* Task goal:
Every line of the entries that holds the word "point" is to be copied.

* Data supplied:
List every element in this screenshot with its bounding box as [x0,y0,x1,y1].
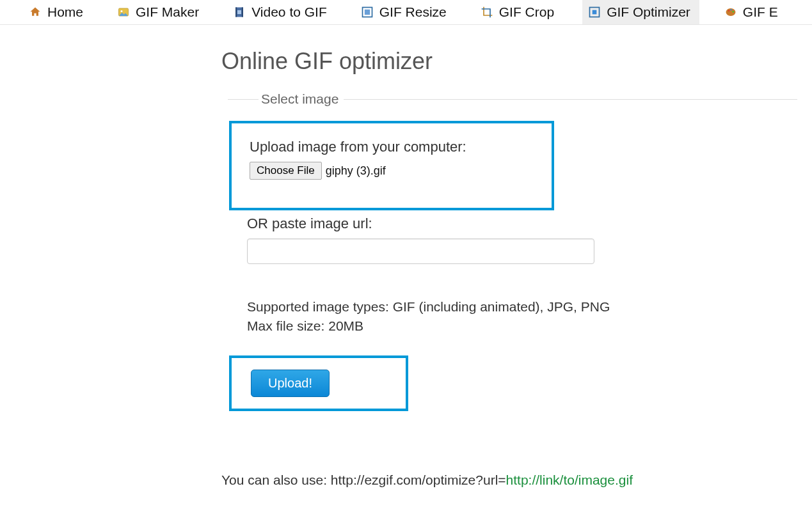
nav-label: GIF Optimizer [607,4,690,20]
main-content: Online GIF optimizer Select image Upload… [221,25,797,488]
nav-video-to-gif[interactable]: Video to GIF [227,0,336,24]
fieldset-legend: Select image [259,91,344,107]
svg-point-1 [121,10,123,12]
image-icon [116,6,131,19]
nav-gif-crop[interactable]: GIF Crop [475,0,563,24]
palette-icon [724,6,738,19]
selected-filename: giphy (3).gif [326,164,386,178]
select-image-fieldset: Select image Upload image from your comp… [228,91,797,437]
file-input-row: Choose File giphy (3).gif [250,162,534,180]
crop-icon [480,6,494,19]
max-file-size: Max file size: 20MB [247,316,797,336]
nav-home[interactable]: Home [23,0,92,24]
top-nav: Home GIF Maker Video to GIF GIF Resize G… [0,0,812,25]
nav-gif-effects[interactable]: GIF E [719,0,787,24]
page-title: Online GIF optimizer [221,48,797,75]
footer-usage-line: You can also use: http://ezgif.com/optim… [221,472,797,488]
svg-rect-3 [235,8,237,17]
upload-highlight-box-2: Upload! [229,355,408,411]
svg-rect-9 [593,10,597,15]
choose-file-button[interactable]: Choose File [250,162,322,180]
nav-label: GIF Crop [499,4,554,20]
svg-rect-4 [242,8,243,17]
svg-point-11 [728,10,729,12]
or-paste-label: OR paste image url: [247,215,797,232]
footer-example-link[interactable]: http://link/to/image.gif [506,472,633,487]
nav-label: GIF Maker [136,4,199,20]
optimize-icon [587,6,601,19]
film-icon [232,6,246,19]
nav-label: Video to GIF [251,4,327,20]
image-url-input[interactable] [247,238,594,264]
nav-gif-resize[interactable]: GIF Resize [355,0,456,24]
nav-label: GIF Resize [379,4,447,20]
nav-label: GIF E [743,4,778,20]
supported-types: Supported image types: GIF (including an… [247,297,797,316]
upload-label: Upload image from your computer: [250,139,534,155]
svg-rect-7 [365,10,370,15]
resize-icon [360,6,374,19]
svg-point-12 [730,9,731,10]
nav-gif-maker[interactable]: GIF Maker [111,0,208,24]
support-info: Supported image types: GIF (including an… [247,297,797,336]
svg-rect-5 [237,10,241,14]
nav-gif-optimizer[interactable]: GIF Optimizer [582,0,699,24]
svg-point-13 [732,11,733,12]
upload-button[interactable]: Upload! [251,370,330,397]
home-icon [28,6,42,19]
upload-highlight-box: Upload image from your computer: Choose … [229,121,554,210]
nav-label: Home [47,4,83,20]
footer-prefix: You can also use: http://ezgif.com/optim… [221,472,506,487]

* Written solution:
svg-point-1 [121,10,123,12]
svg-point-11 [728,10,729,12]
svg-point-12 [730,9,731,10]
svg-point-13 [732,11,733,12]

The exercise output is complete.